Friday, June 22, 2012

Film Pairings — A Strong Sense Of Time And Place, 1950 At Night


I watched a late ‘40s film the other night, one that some critics had given the noir seal of approval.  And it wasn’t bad.  A malicious, greedy woman’s life ended with irony. She died thinking she got what she wanted. But getting what she wanted killed her.  And in the end, she didn’t get it anyway.  The strange little drama was set in San Francisco, or so the dialogue would suggest.  But there wasn’t a hint of the city anywhere on screen.  Watching it wasn’t a waste of time, by any means.  It was clever and innovative in its way, but it might as well have been done in dark clothing on an empty stage.

Not at all true for these two films — Crime Wave (also known as The City is Dark), which was set in 1950s Los Angeles and Night and the City, set in 1950s London. 

Crime Wave, L.A. night.
Crime Wave (1954), after some jumbled scenes behind the opening credits, settles into a dark, tight drama with a backdrop oozing LA.  A gas station is robbed. A cop is killed. One of the three robbers is wounded. Seeking safe haven, the killer tracks down a guy he did time with a few years earlier, a decent enough guy who has managed to find a girl, a job and plan for the future.  Tough luck for the guy trying to straighten out his life.  Worse, there’s a hard ass cop determined to put them all way.

The cast, Sterling Hayden as the cop, Gene Nelson as the decent ex-con and Phyllis Kirk as the girlfriend do well more than a convincing job in this surprisingly realistic portrayal of a guy caught in a system that doesn’t give second chances.  As it turned out, this film was one the first chances for actor Charles Burchinsky, who later changed his last name to Bronson. It’s easy to see why he rose to the top.  Hayden is also rock solid, dominating every frame he’s in without really trying.  The real surprise is Gene Nelson, better known as a Broadway dancer.

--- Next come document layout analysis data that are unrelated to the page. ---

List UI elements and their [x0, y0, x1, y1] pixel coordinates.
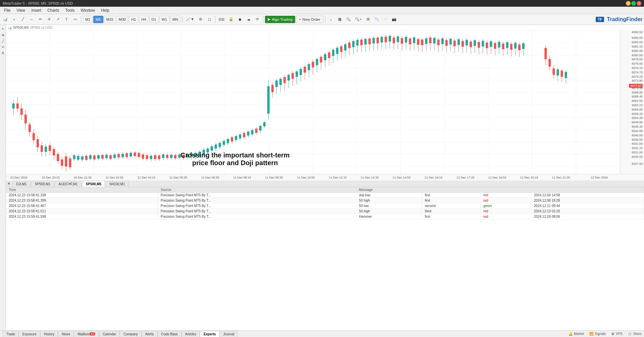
more-button[interactable]: ⋯: [381, 15, 389, 23]
lock-button[interactable]: 🔒: [227, 15, 235, 23]
table-row: 2024.12.23 15:58:41.467 Precision Swing …: [6, 203, 644, 209]
chart-bar-button[interactable]: ▦: [336, 15, 344, 23]
chart-settings-button[interactable]: ⚙: [197, 15, 205, 23]
algo-trading-button[interactable]: ▶ Algo Trading: [265, 16, 295, 23]
tab-sp500m1[interactable]: SP500,M1: [31, 181, 54, 187]
tf-d1[interactable]: D1: [149, 16, 159, 23]
maximize-button[interactable]: □: [631, 1, 636, 6]
tf-m5[interactable]: M5: [93, 16, 103, 23]
grid-button[interactable]: ⊞: [364, 15, 372, 23]
horizontal-line-button[interactable]: ─: [28, 15, 36, 23]
chart-type-dropdown[interactable]: 📈▼: [184, 15, 196, 23]
toolbox-crosshair[interactable]: ⊕: [0, 32, 6, 38]
arrow-button[interactable]: ↗: [54, 15, 62, 23]
chart-objects-button[interactable]: ◻: [205, 15, 213, 23]
row-msg-type: doji low: [356, 193, 422, 198]
svg-rect-36: [33, 133, 35, 140]
menu-help[interactable]: Help: [98, 7, 112, 13]
toolbox-pen[interactable]: ✏: [0, 44, 6, 50]
tf-h1[interactable]: H1: [129, 16, 138, 23]
chart-container[interactable]: 📊 SP500,M5 SP500 vs USD: [6, 25, 644, 330]
tf-m30[interactable]: M30: [116, 16, 128, 23]
row-source: Precision Swing Point MT5 By T...: [158, 198, 356, 203]
svg-rect-208: [381, 37, 383, 42]
menu-file[interactable]: File: [1, 7, 13, 13]
refresh-button[interactable]: ⟳: [253, 15, 261, 23]
svg-rect-110: [182, 155, 184, 158]
ide-button[interactable]: IDE: [217, 15, 226, 23]
line-tool-button[interactable]: ╱: [19, 15, 27, 23]
svg-rect-290: [565, 72, 567, 78]
tf-mn[interactable]: MN: [170, 16, 180, 23]
tab-sp500m5[interactable]: SP500,M5: [82, 181, 105, 187]
chart-canvas[interactable]: Crossing the important short-term price …: [6, 31, 620, 174]
new-order-button[interactable]: + New Order: [296, 16, 323, 23]
record-button[interactable]: ⏺: [236, 15, 244, 23]
btab-journal[interactable]: Journal: [220, 331, 238, 337]
text-button[interactable]: T: [62, 15, 70, 23]
status-vps[interactable]: 🖥 VPS: [611, 332, 623, 336]
menu-window[interactable]: Window: [78, 7, 98, 13]
toolbox-line[interactable]: ╱: [0, 38, 6, 44]
close-button[interactable]: ✕: [637, 1, 641, 6]
svg-rect-194: [353, 41, 355, 47]
zoom-in-button[interactable]: +: [10, 15, 18, 23]
btab-mailbox[interactable]: Mailbox 11: [74, 331, 99, 337]
status-store[interactable]: 🛒 Store: [628, 332, 641, 336]
btab-alerts[interactable]: Alerts: [142, 331, 158, 337]
status-signals[interactable]: 📶 Signals: [589, 332, 606, 336]
btab-codebase[interactable]: Code Base: [158, 331, 181, 337]
btab-exposure[interactable]: Exposure: [19, 331, 40, 337]
menu-insert[interactable]: Insert: [29, 7, 44, 13]
svg-rect-252: [470, 42, 472, 47]
row-time: 2024.12.23 15:58:41.399: [6, 198, 158, 203]
tf-h4[interactable]: H4: [139, 16, 148, 23]
zoom-in-btn2[interactable]: 🔍+: [353, 15, 363, 23]
tf-w1[interactable]: W1: [159, 16, 170, 23]
svg-rect-242: [449, 39, 451, 44]
shapes-button[interactable]: ▭: [71, 15, 79, 23]
btab-articles[interactable]: Articles: [181, 331, 200, 337]
svg-rect-266: [498, 42, 500, 47]
toolbox-cursor[interactable]: ↖: [0, 26, 6, 31]
btab-history[interactable]: History: [40, 331, 58, 337]
menu-tools[interactable]: Tools: [63, 7, 77, 13]
btab-trade[interactable]: Trade: [3, 331, 19, 337]
tab-djlm1[interactable]: DJLM1: [12, 181, 31, 187]
svg-rect-234: [433, 38, 435, 43]
price-label-29: 6030.55: [632, 155, 643, 158]
cloud-button[interactable]: ☁: [245, 15, 253, 23]
menu-charts[interactable]: Charts: [45, 7, 62, 13]
price-label-13: 6073.35: [632, 86, 643, 90]
depth-button[interactable]: ↕: [327, 15, 335, 23]
toolbox-text[interactable]: A: [0, 50, 6, 56]
price-label-5: 6080.95: [632, 49, 643, 53]
camera-button[interactable]: 📷: [390, 15, 398, 23]
btab-company[interactable]: Company: [120, 331, 142, 337]
svg-rect-228: [421, 40, 423, 45]
svg-rect-166: [296, 71, 298, 76]
menu-view[interactable]: View: [14, 7, 28, 13]
price-label-1: 6090.50: [632, 31, 643, 34]
indicator-button[interactable]: 📉: [373, 15, 381, 23]
tf-m1[interactable]: M1: [83, 16, 93, 23]
crosshair-button[interactable]: ✛: [45, 15, 53, 23]
row-time: 2024.12.23 15:58:41.598: [6, 214, 158, 219]
status-market[interactable]: 🔔 Market: [569, 332, 584, 336]
zoom-out-button[interactable]: 🔍: [344, 15, 353, 23]
svg-rect-40: [41, 145, 43, 151]
tab-audchfm1[interactable]: AUDCHF,M1: [55, 181, 81, 187]
minimize-button[interactable]: ─: [626, 1, 631, 6]
btab-news[interactable]: News: [58, 331, 74, 337]
time-label-17: 11 Dec 20:15: [520, 176, 538, 179]
svg-rect-254: [474, 41, 476, 46]
btab-experts[interactable]: Experts: [200, 331, 220, 337]
tab-n4100m1[interactable]: N4100,M1: [106, 181, 128, 187]
btab-calendar[interactable]: Calendar: [99, 331, 120, 337]
svg-rect-122: [207, 149, 209, 152]
table-row: 2024.12.23 15:58:41.598 Precision Swing …: [6, 214, 644, 219]
new-chart-button[interactable]: 📊: [1, 15, 9, 23]
tf-m15[interactable]: M15: [104, 16, 116, 23]
pencil-button[interactable]: ✏: [36, 15, 44, 23]
close-panel-icon[interactable]: ✕: [7, 182, 10, 186]
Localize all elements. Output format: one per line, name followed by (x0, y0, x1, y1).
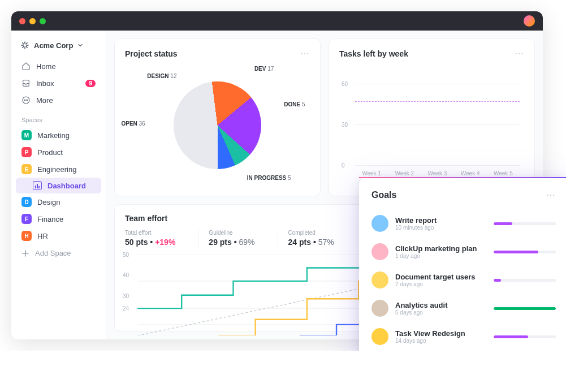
user-avatar[interactable] (524, 15, 535, 27)
goal-subtitle: 10 minutes ago (395, 225, 487, 231)
add-space-label: Add Space (35, 249, 71, 257)
space-badge-icon: D (21, 197, 32, 207)
x-label: Week 3 (428, 170, 447, 176)
nav-home[interactable]: Home (16, 58, 101, 75)
space-label: Design (37, 198, 60, 206)
sidebar-item-dashboard[interactable]: Dashboard (16, 178, 101, 193)
goal-row[interactable]: Analytics audit 5 days ago (371, 294, 556, 322)
minimize-window-button[interactable] (29, 18, 36, 24)
pie-label-design: DESIGN 12 (147, 73, 176, 79)
y-tick: 60 (342, 81, 348, 87)
add-space-button[interactable]: Add Space (16, 244, 101, 262)
goal-title: Write report (395, 216, 487, 225)
stat-label: Completed (288, 230, 334, 236)
card-title: Goals (371, 190, 396, 200)
card-title: Project status (125, 49, 178, 58)
stat-completed: Completed 24 pts • 57% (278, 230, 334, 247)
y-tick: 30 (123, 292, 129, 299)
svg-line-6 (26, 43, 27, 44)
card-title: Tasks left by week (339, 49, 408, 58)
pie-label-dev: DEV 17 (254, 66, 274, 72)
stat-value: 50 pts (125, 238, 148, 247)
stat-label: Guideline (209, 230, 254, 236)
progress-bar (494, 251, 556, 253)
nav-inbox[interactable]: Inbox 9 (16, 75, 101, 92)
close-window-button[interactable] (19, 18, 25, 24)
workspace-logo-icon (20, 41, 29, 50)
avatar (371, 215, 388, 232)
goal-title: Task View Redesign (395, 329, 487, 338)
nav-label: Home (36, 62, 56, 71)
card-menu-button[interactable]: ⋯ (300, 48, 310, 59)
pie-label-done: DONE 5 (284, 101, 305, 107)
progress-bar (494, 222, 556, 225)
titlebar (11, 11, 543, 31)
card-title: Team effort (125, 214, 167, 223)
tasks-left-card: Tasks left by week ⋯ 03060 Week 1Week 2W… (329, 38, 535, 196)
project-status-card: Project status ⋯ OPEN 36DESIGN 12DEV 17D… (114, 38, 321, 196)
stat-value: 29 pts (209, 238, 231, 247)
spaces-heading: Spaces (16, 109, 101, 127)
x-label: Week 4 (461, 170, 480, 176)
stat-delta: +19% (155, 238, 175, 247)
stat-pct: 57% (318, 238, 334, 247)
goal-subtitle: 1 day ago (395, 253, 487, 259)
card-menu-button[interactable]: ⋯ (515, 48, 524, 59)
stat-value: 24 pts (288, 238, 311, 247)
nav-more[interactable]: More (16, 92, 101, 109)
space-label: Marketing (37, 131, 70, 140)
space-label: Engineering (37, 165, 76, 174)
svg-point-11 (27, 100, 28, 100)
svg-point-10 (25, 100, 26, 100)
dashboard-icon (33, 181, 42, 190)
sidebar-space-hr[interactable]: HHR (16, 227, 101, 244)
goal-title: ClickUp marketing plan (395, 244, 487, 253)
sidebar-space-product[interactable]: PProduct (16, 144, 101, 161)
home-icon (21, 62, 31, 71)
space-label: HR (37, 232, 48, 240)
avatar (371, 243, 388, 260)
more-icon (21, 96, 31, 105)
pie-label-open: OPEN 36 (121, 120, 145, 127)
goal-row[interactable]: Document target users 2 days ago (371, 266, 556, 294)
pie-chart: OPEN 36DESIGN 12DEV 17DONE 5IN PROGRESS … (125, 66, 310, 184)
maximize-window-button[interactable] (40, 18, 46, 24)
goal-title: Analytics audit (395, 301, 487, 309)
x-label: Week 2 (395, 170, 414, 176)
chevron-down-icon (77, 42, 83, 48)
x-label: Week 5 (494, 170, 513, 176)
card-menu-button[interactable]: ⋯ (546, 189, 556, 200)
nav-label: Inbox (36, 79, 54, 88)
goal-row[interactable]: ClickUp marketing plan 1 day ago (371, 238, 556, 266)
goal-subtitle: 2 days ago (395, 281, 487, 287)
space-badge-icon: H (21, 231, 32, 241)
y-tick: 0 (342, 162, 345, 169)
goal-subtitle: 5 days ago (395, 309, 487, 316)
plus-icon (21, 249, 29, 257)
svg-line-7 (23, 46, 24, 48)
bar-chart: 03060 Week 1Week 2Week 3Week 4Week 5 (339, 66, 524, 179)
goal-subtitle: 14 days ago (395, 338, 487, 344)
x-label: Week 1 (362, 170, 381, 176)
space-label: Product (37, 148, 63, 157)
space-badge-icon: P (21, 147, 32, 157)
workspace-switcher[interactable]: Acme Corp (16, 37, 101, 53)
y-tick: 24 (123, 305, 129, 311)
goals-card: Goals ⋯ Write report 10 minutes ago Clic… (359, 177, 566, 351)
sidebar-space-design[interactable]: DDesign (16, 193, 101, 210)
avatar (371, 272, 388, 288)
sidebar-space-finance[interactable]: FFinance (16, 210, 101, 227)
y-tick: 30 (342, 122, 348, 128)
inbox-icon (21, 79, 31, 88)
goal-row[interactable]: Write report 10 minutes ago (371, 209, 556, 238)
goal-row[interactable]: Task View Redesign 14 days ago (371, 322, 556, 351)
sidebar-space-marketing[interactable]: MMarketing (16, 127, 101, 144)
sidebar-space-engineering[interactable]: EEngineering (16, 161, 101, 178)
space-badge-icon: F (21, 214, 32, 224)
space-badge-icon: M (21, 130, 32, 140)
svg-line-5 (26, 46, 27, 48)
progress-bar (494, 335, 556, 338)
y-tick: 40 (123, 272, 129, 278)
pie-label-in-progress: IN PROGRESS 5 (247, 175, 291, 181)
inbox-badge: 9 (85, 80, 96, 87)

He does a great job as an ex-con. At six foot, he seemed dwarfed by Hayden, who was 6’5”. But then, so was everyone else. Even with this cast, the star is the city at night.

I have a new, old star to track down.  Francis L. Sullivan.  He’s every bit as important to Night and the City as Sydney Greenstreet was to The Maltese Falcon.  Sullivan plays the owner of the Silver Fox Club in London — a sleazy place where tourists are lured with vague promises of sex and instead plied by cheap champagne at outrageous prices. Gene Tierney is a singer there, unhappy about the situation, but surviving.  Richard Widmark is the con artist who brings in the unsuspecting marks for expensive drinks and inevitable disappointment.  The thing is, Widmark has higher aspirations.  He wants to be somebody.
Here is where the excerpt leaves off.